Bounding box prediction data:

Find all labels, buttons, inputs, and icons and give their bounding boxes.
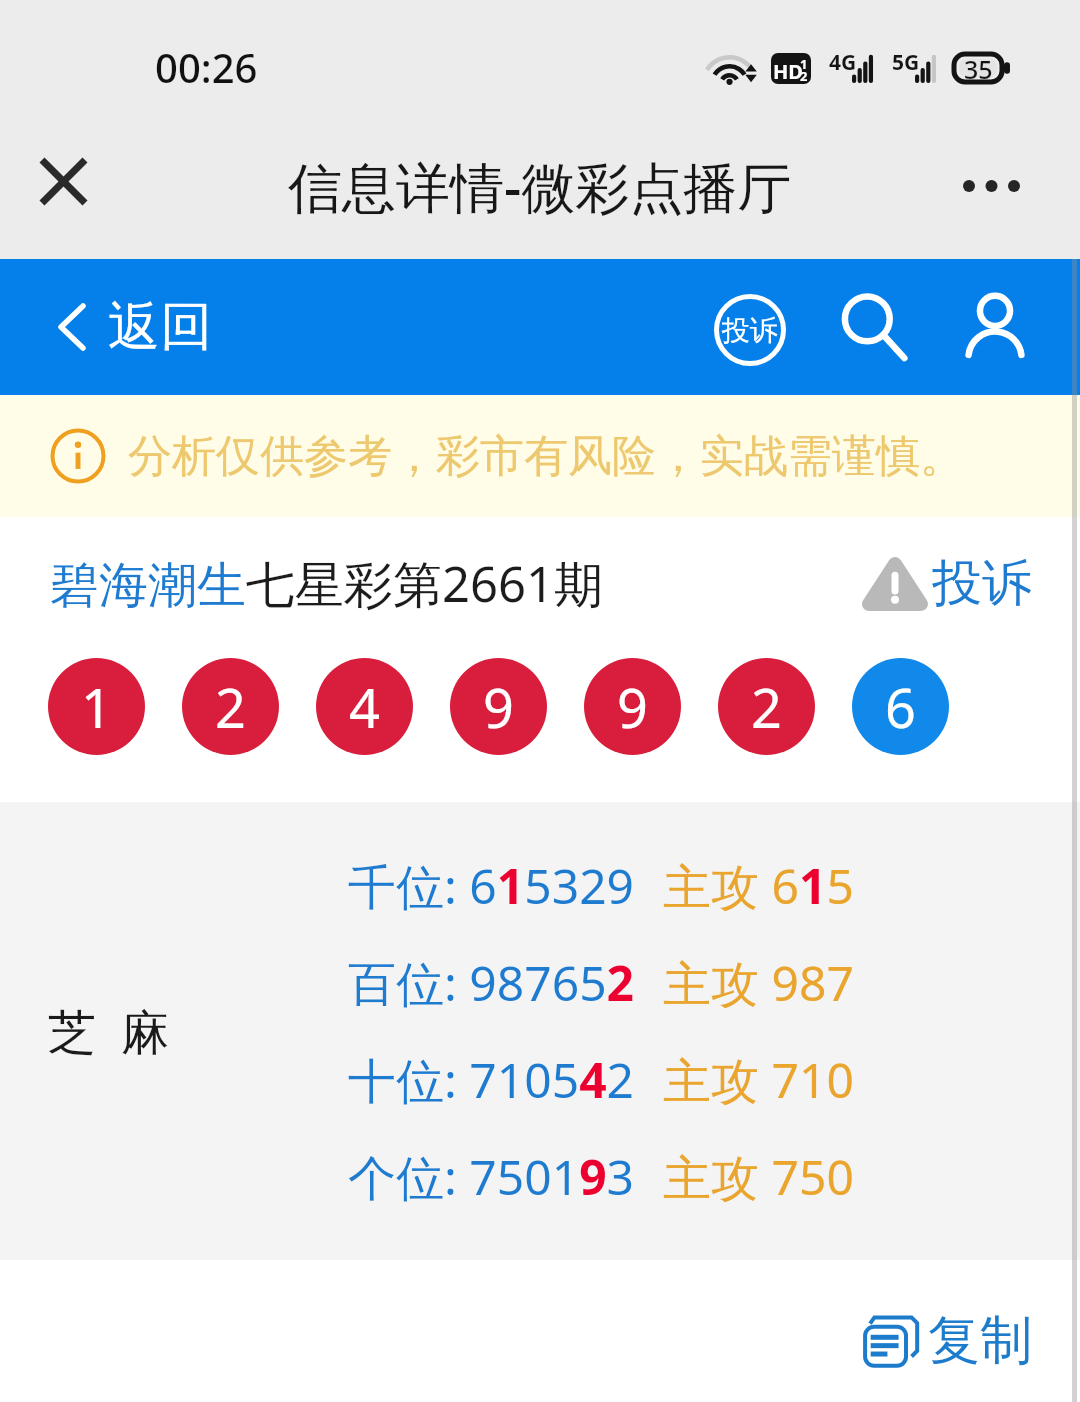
button[interactable]: 1 <box>48 658 145 755</box>
staticText: 2 <box>800 67 808 84</box>
button[interactable]: Close <box>26 144 100 218</box>
button[interactable]: 6 <box>852 658 949 755</box>
staticText: 00:26 <box>155 40 258 94</box>
button[interactable]: 2 <box>718 658 815 755</box>
button[interactable]: 碧海潮生七星彩第2661期 <box>0 550 604 617</box>
button[interactable]: 十位: 710542 <box>348 1047 854 1113</box>
staticText: 4 <box>349 670 380 744</box>
staticText: 个位: 750193 <box>348 1144 635 1210</box>
staticText: 2 <box>215 670 246 744</box>
button[interactable]: 9 <box>450 658 547 755</box>
button[interactable]: 百位: 987652 <box>348 950 854 1016</box>
button[interactable]: More options <box>954 149 1028 223</box>
staticText: 分析仅供参考，彩市有风险，实战需谨慎。 <box>128 429 964 484</box>
button[interactable]: 2 <box>182 658 279 755</box>
staticText: 芝 麻 <box>48 998 169 1064</box>
staticText: 千位: 615329 <box>348 853 635 919</box>
staticText: 9 <box>617 670 648 744</box>
staticText: 1 <box>81 670 112 744</box>
staticText: 复制 <box>928 1308 1032 1374</box>
button[interactable]: Profile <box>954 287 1036 369</box>
staticText: 主攻 750 <box>663 1144 854 1210</box>
staticText: 35 <box>964 52 993 84</box>
button[interactable]: 投诉 <box>862 552 1032 615</box>
staticText: 十位: 710542 <box>348 1047 635 1113</box>
button[interactable]: Back <box>57 294 212 360</box>
staticText: 投诉 <box>722 313 778 348</box>
button[interactable]: 千位: 615329 <box>348 853 854 919</box>
staticText: 9 <box>483 670 514 744</box>
staticText: 信息详情-微彩点播厅 <box>288 149 792 223</box>
staticText: 主攻 710 <box>663 1047 854 1113</box>
button[interactable]: Complaint <box>707 287 793 373</box>
button[interactable]: 9 <box>584 658 681 755</box>
staticText: 5G <box>892 48 920 77</box>
staticText: 返回 <box>108 294 212 360</box>
button[interactable]: 复制 <box>862 1308 1032 1374</box>
staticText: 2 <box>751 670 782 744</box>
button[interactable]: 4 <box>316 658 413 755</box>
staticText: HD <box>773 58 803 84</box>
staticText: 主攻 615 <box>663 853 854 919</box>
staticText: 主攻 987 <box>663 950 854 1016</box>
staticText: 百位: 987652 <box>348 950 635 1016</box>
button[interactable]: Search <box>834 287 916 369</box>
staticText: 投诉 <box>932 552 1032 615</box>
button[interactable]: 个位: 750193 <box>348 1144 854 1210</box>
staticText: 4G <box>829 48 857 77</box>
staticText: 1 <box>800 55 808 73</box>
staticText: 6 <box>885 670 916 744</box>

ABOUT THIS TASK -> Repeat the records above word for word, keeping no pictures in the copy.

SOLUTION FOR THIS TASK ->
Find all labels, buttons, inputs, and icons and give their bounding boxes.
button[interactable]: 1 <box>48 658 145 755</box>
staticText: 2 <box>800 67 808 84</box>
button[interactable]: Close <box>26 144 100 218</box>
button[interactable]: 6 <box>852 658 949 755</box>
staticText: 00:26 <box>155 40 258 94</box>
button[interactable]: 2 <box>718 658 815 755</box>
button[interactable]: 碧海潮生七星彩第2661期 <box>0 550 604 617</box>
button[interactable]: 十位: 710542 <box>348 1047 854 1113</box>
staticText: 4 <box>349 670 380 744</box>
staticText: 个位: 750193 <box>348 1144 635 1210</box>
staticText: 2 <box>215 670 246 744</box>
button[interactable]: 9 <box>450 658 547 755</box>
button[interactable]: 百位: 987652 <box>348 950 854 1016</box>
button[interactable]: More options <box>954 149 1028 223</box>
staticText: 分析仅供参考，彩市有风险，实战需谨慎。 <box>128 429 964 484</box>
button[interactable]: 2 <box>182 658 279 755</box>
staticText: 芝 麻 <box>48 998 169 1064</box>
staticText: 千位: 615329 <box>348 853 635 919</box>
staticText: 9 <box>617 670 648 744</box>
staticText: 1 <box>81 670 112 744</box>
staticText: 复制 <box>928 1308 1032 1374</box>
button[interactable]: Profile <box>954 287 1036 369</box>
staticText: 主攻 750 <box>663 1144 854 1210</box>
staticText: 35 <box>964 52 993 84</box>
button[interactable]: 投诉 <box>862 552 1032 615</box>
staticText: 十位: 710542 <box>348 1047 635 1113</box>
button[interactable]: Back <box>57 294 212 360</box>
staticText: 投诉 <box>722 313 778 348</box>
button[interactable]: 千位: 615329 <box>348 853 854 919</box>
staticText: 9 <box>483 670 514 744</box>
staticText: 信息详情-微彩点播厅 <box>288 149 792 223</box>
staticText: 主攻 710 <box>663 1047 854 1113</box>
button[interactable]: Complaint <box>707 287 793 373</box>
button[interactable]: 9 <box>584 658 681 755</box>
staticText: 5G <box>892 48 920 77</box>
staticText: 返回 <box>108 294 212 360</box>
button[interactable]: 复制 <box>862 1308 1032 1374</box>
staticText: 2 <box>751 670 782 744</box>
button[interactable]: 4 <box>316 658 413 755</box>
staticText: HD <box>773 58 803 84</box>
staticText: 主攻 615 <box>663 853 854 919</box>
staticText: 主攻 987 <box>663 950 854 1016</box>
staticText: 百位: 987652 <box>348 950 635 1016</box>
button[interactable]: Search <box>834 287 916 369</box>
staticText: 投诉 <box>932 552 1032 615</box>
button[interactable]: 个位: 750193 <box>348 1144 854 1210</box>
staticText: 4G <box>829 48 857 77</box>
staticText: 1 <box>800 55 808 73</box>
staticText: 6 <box>885 670 916 744</box>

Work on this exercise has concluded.